Кричавшего не было видно. Зато напарники отлично рассмотрели выставленный на подоконнике муляж: весело раскрашенного человека без кожи и брюшной стенки. Мышцы у человека были фиолетово-багровые, как свекла, сердце пурпурное, легкие розовые, а кишки желтые.

– Сейчас вырву, – шепнул Аксакал.

– Да ты что? – удивился Митек. – Он же гипсовый или из папье-маше. У нас в школе почти такой же.

– Все равно противно, – сказал Аксакал. – У нас таких не было, только плакаты.

Петя, перешагнув через калитку, шел по усыпанной битым кирпичом дорожке. Старичок-профессор уже спешил навстречу. Он был похож на Айболита: с такой же седой бородкой и всклокоченными волосами вокруг лысины.

– Неужели? Кружковцев?! Мне так не хватает лишних рук!

Напарники переглянулись. Помогать старичку, будь он хоть родным братом Айболита, вовсе не входило в их планы. Они записывались в кружок, чтобы убегать с занятий.

– Вы зачем этого ободранного в окне выставили? – Петя осуждающе ткнул пальцем в сторону муляжа. – А если забредет какой-нибудь малыш из десятого отряда?!

– Забредают, – улыбаясь, подтвердил старичок. – А после водят сюда приятелей – испытание на смелость.
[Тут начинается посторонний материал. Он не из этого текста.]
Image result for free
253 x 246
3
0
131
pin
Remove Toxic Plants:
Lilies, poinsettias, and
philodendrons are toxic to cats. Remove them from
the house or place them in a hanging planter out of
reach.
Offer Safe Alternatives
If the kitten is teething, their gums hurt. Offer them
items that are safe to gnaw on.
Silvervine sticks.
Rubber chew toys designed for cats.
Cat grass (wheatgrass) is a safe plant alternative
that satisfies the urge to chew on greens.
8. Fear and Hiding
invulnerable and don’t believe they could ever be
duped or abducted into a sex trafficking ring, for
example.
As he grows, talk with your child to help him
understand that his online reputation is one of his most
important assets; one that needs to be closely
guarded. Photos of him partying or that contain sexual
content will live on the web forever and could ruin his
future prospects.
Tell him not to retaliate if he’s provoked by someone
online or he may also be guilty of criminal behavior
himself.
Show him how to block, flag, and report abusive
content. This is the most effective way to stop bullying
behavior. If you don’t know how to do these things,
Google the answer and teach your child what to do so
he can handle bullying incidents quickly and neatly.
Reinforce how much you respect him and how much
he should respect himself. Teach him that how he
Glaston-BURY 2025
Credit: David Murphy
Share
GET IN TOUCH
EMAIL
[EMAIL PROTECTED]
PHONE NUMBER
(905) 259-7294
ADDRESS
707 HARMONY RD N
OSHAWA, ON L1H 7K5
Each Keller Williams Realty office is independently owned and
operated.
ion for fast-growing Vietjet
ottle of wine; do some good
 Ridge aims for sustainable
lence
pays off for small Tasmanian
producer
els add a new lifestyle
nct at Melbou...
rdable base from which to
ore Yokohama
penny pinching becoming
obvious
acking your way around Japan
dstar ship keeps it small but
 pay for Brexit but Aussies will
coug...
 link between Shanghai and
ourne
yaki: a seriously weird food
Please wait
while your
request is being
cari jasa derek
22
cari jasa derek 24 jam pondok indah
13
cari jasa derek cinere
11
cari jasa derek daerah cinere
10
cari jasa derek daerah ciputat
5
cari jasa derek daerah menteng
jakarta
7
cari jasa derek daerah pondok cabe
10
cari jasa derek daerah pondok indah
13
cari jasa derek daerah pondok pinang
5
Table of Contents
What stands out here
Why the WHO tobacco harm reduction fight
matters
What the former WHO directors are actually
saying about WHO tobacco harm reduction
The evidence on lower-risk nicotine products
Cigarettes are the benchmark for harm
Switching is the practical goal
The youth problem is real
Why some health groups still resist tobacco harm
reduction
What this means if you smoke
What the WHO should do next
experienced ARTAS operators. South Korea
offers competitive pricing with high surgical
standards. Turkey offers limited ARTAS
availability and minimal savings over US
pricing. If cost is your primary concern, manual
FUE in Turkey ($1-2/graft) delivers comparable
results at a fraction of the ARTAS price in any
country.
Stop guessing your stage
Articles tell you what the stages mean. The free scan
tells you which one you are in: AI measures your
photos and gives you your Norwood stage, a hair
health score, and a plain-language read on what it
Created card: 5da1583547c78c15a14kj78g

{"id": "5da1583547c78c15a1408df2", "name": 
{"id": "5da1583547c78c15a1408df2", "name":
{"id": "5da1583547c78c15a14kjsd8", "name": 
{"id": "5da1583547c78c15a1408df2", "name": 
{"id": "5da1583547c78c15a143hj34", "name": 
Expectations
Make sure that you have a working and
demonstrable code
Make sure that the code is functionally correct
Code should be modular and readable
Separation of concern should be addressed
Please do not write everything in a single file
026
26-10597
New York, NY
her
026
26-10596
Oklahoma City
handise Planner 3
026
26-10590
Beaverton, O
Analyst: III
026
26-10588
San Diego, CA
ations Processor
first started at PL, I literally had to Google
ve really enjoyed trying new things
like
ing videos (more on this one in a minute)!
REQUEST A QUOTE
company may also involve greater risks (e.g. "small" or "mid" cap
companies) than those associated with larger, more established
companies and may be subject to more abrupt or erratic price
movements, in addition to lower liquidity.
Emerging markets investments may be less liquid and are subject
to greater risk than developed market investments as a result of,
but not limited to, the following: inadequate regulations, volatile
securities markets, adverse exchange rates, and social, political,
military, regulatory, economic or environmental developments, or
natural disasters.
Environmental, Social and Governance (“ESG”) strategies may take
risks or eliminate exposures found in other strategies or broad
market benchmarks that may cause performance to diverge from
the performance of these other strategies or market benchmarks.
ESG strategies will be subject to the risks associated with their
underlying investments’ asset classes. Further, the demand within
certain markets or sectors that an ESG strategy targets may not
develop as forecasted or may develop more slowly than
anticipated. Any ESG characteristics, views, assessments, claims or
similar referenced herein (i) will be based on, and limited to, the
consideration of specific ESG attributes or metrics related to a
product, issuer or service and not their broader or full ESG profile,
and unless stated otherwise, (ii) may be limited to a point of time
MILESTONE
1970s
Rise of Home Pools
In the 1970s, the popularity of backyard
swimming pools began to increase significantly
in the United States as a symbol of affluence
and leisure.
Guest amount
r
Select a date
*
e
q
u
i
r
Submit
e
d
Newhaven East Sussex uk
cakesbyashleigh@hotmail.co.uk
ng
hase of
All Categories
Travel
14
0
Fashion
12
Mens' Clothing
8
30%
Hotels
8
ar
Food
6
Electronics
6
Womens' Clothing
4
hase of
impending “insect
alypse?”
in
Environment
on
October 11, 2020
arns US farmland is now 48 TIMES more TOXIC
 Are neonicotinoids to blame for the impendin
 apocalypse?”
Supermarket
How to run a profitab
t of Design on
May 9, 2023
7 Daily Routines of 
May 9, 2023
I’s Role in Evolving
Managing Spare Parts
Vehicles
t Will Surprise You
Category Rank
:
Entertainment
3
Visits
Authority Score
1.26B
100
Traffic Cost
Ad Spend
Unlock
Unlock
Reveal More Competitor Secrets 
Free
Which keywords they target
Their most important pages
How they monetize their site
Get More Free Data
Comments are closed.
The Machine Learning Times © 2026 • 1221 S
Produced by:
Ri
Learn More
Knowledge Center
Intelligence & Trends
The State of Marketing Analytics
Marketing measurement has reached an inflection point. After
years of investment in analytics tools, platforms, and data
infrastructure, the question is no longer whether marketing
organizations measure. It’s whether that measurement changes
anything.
И рассказывают друг другу кошмарные – истории про людоеда. Немножко пугаться людям полезно, Петенька, а иначе никто бы не любил ужастики. Это тренирует нервную систему. А муляж – от ворон. У меня горошек завязался, а эти дряни летают и клюют, и клюют… А вы что стоите? – Профессор поманил напарников коротким пухлым пальчиком. – Идите сюда, ребята! Как вас зовут?

Митек с Аксакалом подошли, представились, и старичок, приобняв их за плечи, повел в свой коттедж.

Они вошли и сразу поняли, почему в кружке гастроэнтерологии тошнило даже Петю. Жилище профессора напоминало мясные ряды на рынке, только весь товар был разложен по банкам и плавал в какой-то жидкости. Аксакал икнул, вывернулся из-под руки старичка и пулей вылетел во двор.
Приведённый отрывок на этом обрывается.